(Records from a dataset)
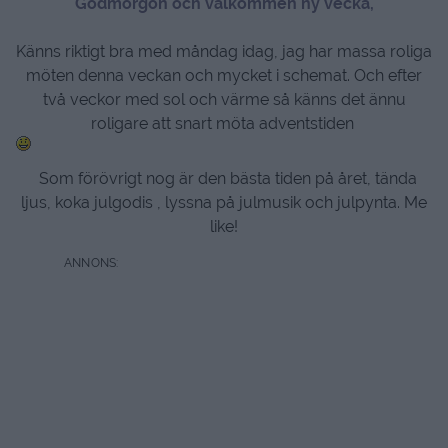
Godmorgon och välkommen ny vecka,
Känns riktigt bra med måndag idag, jag har massa roliga
möten denna veckan och mycket i schemat. Och efter
två veckor med sol och värme så känns det ännu
roligare att snart möta adventstiden
Som förövrigt nog är den bästa tiden på året, tända
ljus, koka julgodis , lyssna på julmusik och julpynta. Me
like!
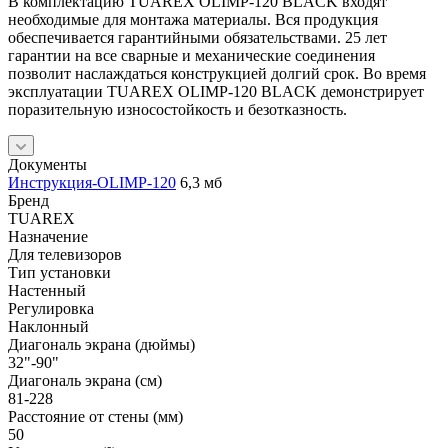
В комплектацию TUAREX OLIMP-120 BLACK входят
необходимые для монтажа материалы. Вся продукция
обеспечивается гарантийными обязательствами. 25 лет
гарантии на все сварные и механические соединения
позволит наслаждаться конструкцией долгий срок. Во время
эксплуатации TUAREX OLIMP-120 BLACK демонстрирует
поразительную износостойкость и безотказность.
Документы
Инструкция-OLIMP-120
6,3 мб
Бренд
TUAREX
Назначение
Для телевизоров
Тип установки
Настенный
Регулировка
Наклонный
Диагональ экрана (дюймы)
32"-90"
Диагональ экрана (см)
81-228
Расстояние от стены (мм)
50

## EXERCISE DETAILS
Show every line from the entries above in which "TUAREX" appears.

## ANSWER BOX
В комплектацию TUAREX OLIMP-120 BLACK входят
эксплуатации TUAREX OLIMP-120 BLACK демонстрирует
TUAREX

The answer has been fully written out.